Maine Radiation Control Program

OCTOBER 7, 1994

Subject: Training and Experience Required For Radiation Safety Officers For Part G Licensees (G.900 and G.901)


Individuals who wish to fulfill the responsibilities of Radiation Safety Officers (RSO) for medical institutions shall have the training and experience as outlined in Part G.900 and G.901 of the State of Maine Rules Relating to Radiation Protection (SMRRRP). These requirements differ slightly from the Nuclear Regulatory Commission's (NRC) training and experience outlined in 10 CFR 35.900 and 35.901. Recently there has been a request made for an RSO at a medical facility who does not fulfill the State of Maine requirements but does fulfill the NRC requirements.

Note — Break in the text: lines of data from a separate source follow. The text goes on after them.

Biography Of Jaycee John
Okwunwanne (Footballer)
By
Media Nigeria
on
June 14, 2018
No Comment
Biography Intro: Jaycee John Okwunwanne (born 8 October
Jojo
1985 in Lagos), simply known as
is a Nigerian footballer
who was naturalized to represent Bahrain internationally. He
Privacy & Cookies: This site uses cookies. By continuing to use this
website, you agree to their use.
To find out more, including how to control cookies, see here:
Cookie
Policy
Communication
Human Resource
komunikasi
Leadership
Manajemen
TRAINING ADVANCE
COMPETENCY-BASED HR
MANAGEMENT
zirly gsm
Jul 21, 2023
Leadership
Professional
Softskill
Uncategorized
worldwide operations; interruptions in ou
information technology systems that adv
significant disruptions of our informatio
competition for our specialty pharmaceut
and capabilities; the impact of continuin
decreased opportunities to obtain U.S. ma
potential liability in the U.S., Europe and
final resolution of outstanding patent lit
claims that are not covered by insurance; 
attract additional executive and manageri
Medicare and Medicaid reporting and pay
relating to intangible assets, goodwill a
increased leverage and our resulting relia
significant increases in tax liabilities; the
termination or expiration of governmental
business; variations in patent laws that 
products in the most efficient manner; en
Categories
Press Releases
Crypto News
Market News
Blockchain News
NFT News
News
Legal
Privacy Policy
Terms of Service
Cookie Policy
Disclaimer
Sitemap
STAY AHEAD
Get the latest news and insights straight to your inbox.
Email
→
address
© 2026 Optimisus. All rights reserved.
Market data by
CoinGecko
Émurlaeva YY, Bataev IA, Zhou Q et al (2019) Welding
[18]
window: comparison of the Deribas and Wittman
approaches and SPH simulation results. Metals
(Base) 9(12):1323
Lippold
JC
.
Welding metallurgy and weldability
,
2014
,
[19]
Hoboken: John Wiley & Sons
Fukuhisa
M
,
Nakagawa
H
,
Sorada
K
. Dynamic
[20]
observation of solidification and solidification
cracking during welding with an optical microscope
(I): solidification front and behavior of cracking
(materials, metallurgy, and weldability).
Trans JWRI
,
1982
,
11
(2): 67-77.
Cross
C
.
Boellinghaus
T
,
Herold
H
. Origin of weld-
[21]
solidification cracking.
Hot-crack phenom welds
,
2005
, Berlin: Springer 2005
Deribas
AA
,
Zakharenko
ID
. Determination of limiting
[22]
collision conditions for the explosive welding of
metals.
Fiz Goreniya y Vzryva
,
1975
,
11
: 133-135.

I. The SMRRRP outlines the training and experience for RSO's in Parts G.900 and G.901.

Part G.900.A. states that: "Except as provided in G.901, an individual fulfilling the responsibilities of the RSO as provided in G.7 shall:

A: Be certified by the:

(1) American Board of Health Physics in Comprehensive Health Physics, or

(2) American Board of Radiology in Radiological Physics, Therapeutic Radiological Physics, or Medical Nuclear Physics, or

(3) American Board of Nuclear Medicine, or

(4) American Board of Science in Nuclear Medicine, or

(5) Board of Pharmaceutical Specialties in Nuclear Pharmacy or Science.

II. The NRC outlines the training and experience for RSO's in 10 CFR 35.900 and 901.

The NRC training and experience requirements are the same as in G.900 and 901 above with the following exception: in A.(2), the NRC only requires an American Board of Radiology certification in general and not the specific ones listed above in Maine regulations.


In an effort to be fully compatible with the NRC's training and experience requirements, the State of Maine will license any individual who seeks authorization as an RSO under a Part G license, and meets the requirements set forth in G.900 and G.901. This agency will additionally evaluate the uses authorized on the license and the certificates of training of the applicant to determine applicability to the NRC regulations. In NO instance will this Agency's decision on the licensure of the RSO for a Part G licensee be less stringent than that of the NRC regulations in effect at that time.